Is the current decline in malaria burden in sub-Saharan Africa due to a decrease in vector population?

BACKGROUND: In sub-Saharan Africa (SSA), malaria caused by Plasmodium falciparum has historically been a major contributor to morbidity and mortality. Recent reports indicate a pronounced decline in infection and disease rates which are commonly ascribed to large-scale bed net programmes and improved case management. However, the decline has also occurred in areas with limited or no intervention. The present study assessed temporal changes in Anopheline populations in two highly malaria-endemic communities of NE Tanzania during the period 1998-2009. METHODS: Between 1998 and 2001 (1st period) and between 2003 and 2009 (2nd period), mosquitoes were collected weekly in 50 households using CDC light traps.
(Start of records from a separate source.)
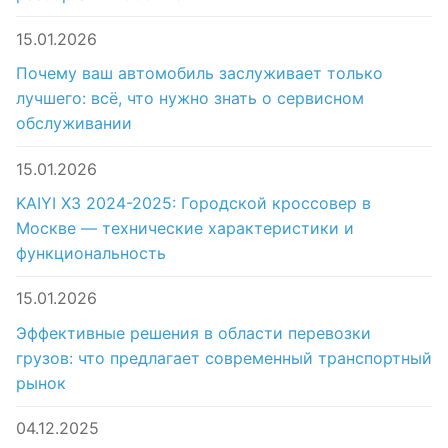
15.01.2026
Почему ваш автомобиль заслуживает только
лучшего: всё, что нужно знать о сервисном
обслуживании
15.01.2026
KAIYI X3 2024-2025: Городской кроссовер в
Москве — технические характеристики и
функциональность
15.01.2026
Эффективные решения в области перевозки
грузов: что предлагает современный транспортный
рынок
04.12.2025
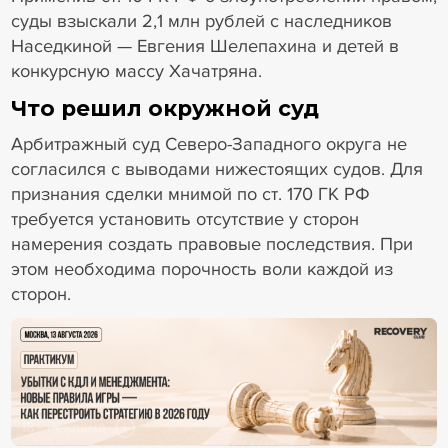
суды взыскали 2,1 млн рублей с наследников
Наседкиной — Евгения Шелепахина и детей в
конкурсную массу Хачатряна.
Что решил окружной суд
Арбитражный суд Северо-Западного округа не
согласился с выводами нижестоящих судов. Для
признания сделки мнимой по ст. 170 ГК РФ
требуется установить отсутствие у сторон
намерения создать правовые последствия. При
этом необходима порочность воли каждой из
сторон.
18+ Реклама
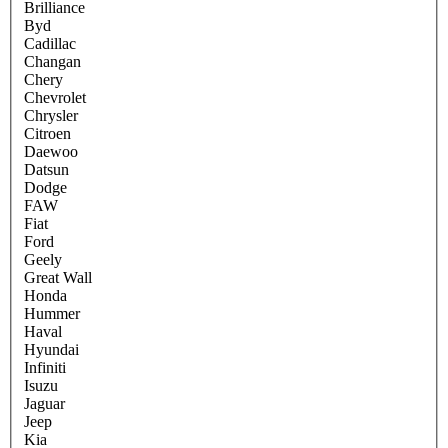
Brilliance
Byd
Cadillac
Changan
Chery
Chevrolet
Chrysler
Citroen
Daewoo
Datsun
Dodge
FAW
Fiat
Ford
Geely
Great Wall
Honda
Hummer
Haval
Hyundai
Infiniti
Isuzu
Jaguar
Jeep
Kia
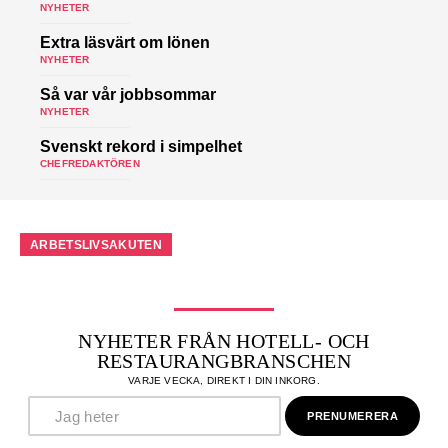
NYHETER
Extra läsvärt om lönen
NYHETER
Så var vår jobbsommar
NYHETER
Svenskt rekord i simpelhet
CHEFREDAKTÖREN
ARBETSLIVSAKUTEN
NYHETER FRÅN HOTELL- OCH
RESTAURANGBRANSCHEN
VARJE VECKA, DIREKT I DIN INKORG.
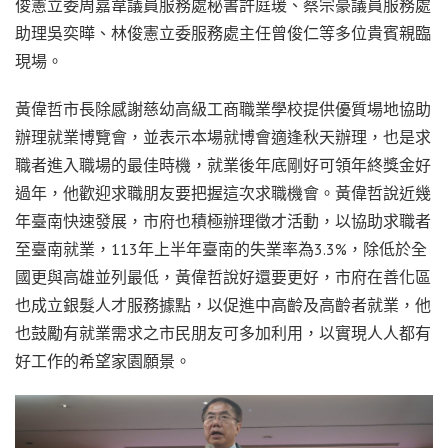
俊憲立委周嘉韋議員服務處秘書許庭瑗、蔡宗豪議員服務處
助理吳奕曄、林俊憲立委服務處主任曾俊仁等多位貴賓親臨
現場。
黃偉哲市長除感謝慈幼高級工商職業學校提供優質場地協助
辦理就業博覽會，並表示本場就博會適逢秋天辦理，也是求
職者進入職場的最佳時機，就業後年底剛好可領年終獎金好
過年，他歡迎求職朋友要把握這次求職機會。黃偉哲說近幾
年臺南快速發展，市府也積極辦理徵才活動，以協助求職者
至臺南就業，113年上半年臺南的失業率為3.3%，除低於全
國更與高雄並列最低，黃偉哲說好還要更好，市府在善化區
也成立銀髮人才服務據點，以促進中高齡及高齡者就業，他
也鼓勵有就業需求之市民朋友可多加利用，以實現人人都有
好工作的希望家園願景。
Data on rainfall were obtained from the nearby climate station and were used to analyze the association between monthly rainfall and malaria mosquito populations. RESULTS: The average number of Anopheles gambiae and Anopheles funestus per trap decreased by 76.8% and 55.3%, respectively over the 1st period, and by 99.7% and 99.8% over the 2nd period. During the last year of sampling (2009), the use of 2368 traps produced a total of only 14 Anopheline mosquitoes. With the exception of the decline in An. gambiae during the 1st period, the results did not reveal any statistical association between mean trend in monthly rainfall and declining malaria vector populations. CONCLUSION: A longitudinal decline in the density of malaria mosquito vectors was seen during both study periods despite the absence of organized vector control. Part of the decline could be associated with changes in the pattern of monthly rainfall, but other factors may also contribute to the dramatic downward trend. A similar decline in malaria vector densities could contribute to the decrease in levels of malaria infection reported from many parts of SSA.